Surely the winds had to be better than I had been led to believe. One way to find out. I pulled up the VAD wind profiler at DTX. Ummm … well, okay. Nothing at all remarkable there. Maybe, given the curviness, enough bulk shear to organize the storm. Obviously that had to be the case; the evidence was staring me in the face, along with a couplet which hinted at the tornadic action that was presently occurring. The last screen capture, just below and to your right, shows both the couplet and the VAD. Enlarge the image, zoom in on it, and you can see for yourself just how meager the winds were and why one would expect storms forming in that environment to drown themselves in their own tears.

While I was glued to my radar in Caledonia, across the state storm chaser Nick Nolte was hot on the storm and videotaping the tornado that eventually hit Dexter.

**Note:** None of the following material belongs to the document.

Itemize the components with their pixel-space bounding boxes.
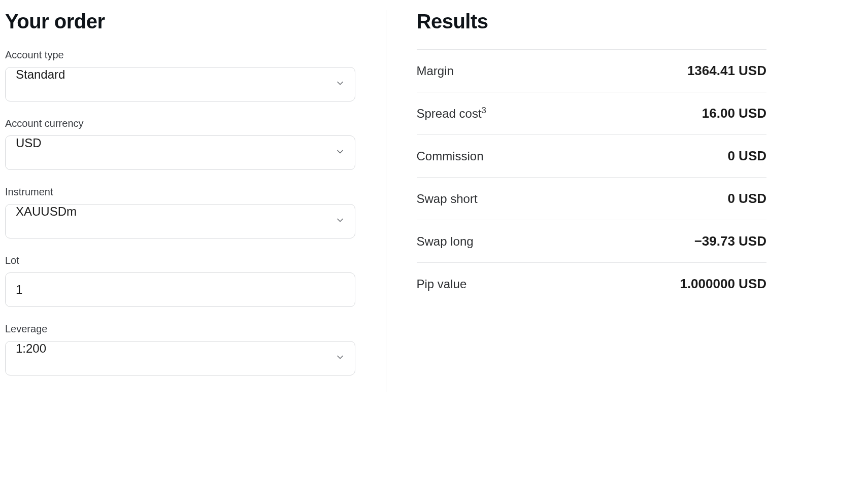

After getting out of work for the day, Nick had noticed the storm popping near where he lives. Grabbing his gear, he took off on what turned out to be one of the most serendipitous chases any chaser could hope for.

Nick got some fantastic footage of the Dexter tornado. Congrats, Nick–you really nailed it! Rather than steal Nick’s thunder by embedding his YouTube video here, I’m going to simply redirect you to his site and let you hunt it up there.

I’ve viewed some other footage beside Nick’s that demonstrates a particularly noteworthy aspect of the Dexter tornado, and that is its breakdown into helical vortices. I’ve seen only one other video that demonstrates this helical structure so clearly, and that is the famous KARE TV helicopter video of the July 18, 1986, Minneapolis tornado. The Dexter footage isn’t as dramatic, but it nevertheless depicts the helical effect with stunning and captivating clarity. Nick’s video captures it as well toward the end of his clip. It’s really amazing to see.

Unfortunately, the Dexter and Lapeer storms did considerable damage. If there’s a bright side to their human impact, it’s that no one was killed or seriously injured.

What turned yesterday’s anemic setup into a significant tornado-breeder? A weak upper-level impulse provided the needed lift to spark the storms, but it doesn’t explain why some of them developed into tornadic supercells, given the lackluster mid- and upper-level winds. I’m no expert, but I’m guessing that the unseasonably high CAPE is what did the trick. I suspect it took what was present in terms of shear and helicity and amplified it, in effect creating the Dexter, Lapeer, and Ida storms’ own mesoscale environments–ones conducive to tornadoes.

Of course, similar scenarios typically provide no more than single-cell and multicell severe storms. But then, yesterday was an anomaly in some significant ways. After all, this is Michigan, and it’s only mid-March. When CAPE of that magnitude shows up in the midst of unseasonably high dewpoints, it appears that all bets are off.

ADDENDUM: Lest you should miss reading the comments, check out this satellite loop from Thursday. You can see the storms exploding along an outflow boundary pushing west-northwest from Ohio, and other storms firing along a cold front dropping southeast. Two boundaries, and they actually appear to collide around Saginaw. The OFB accounts nicely for convergence and low-level helicity. Thanks to Rob Dewey for sending me the link.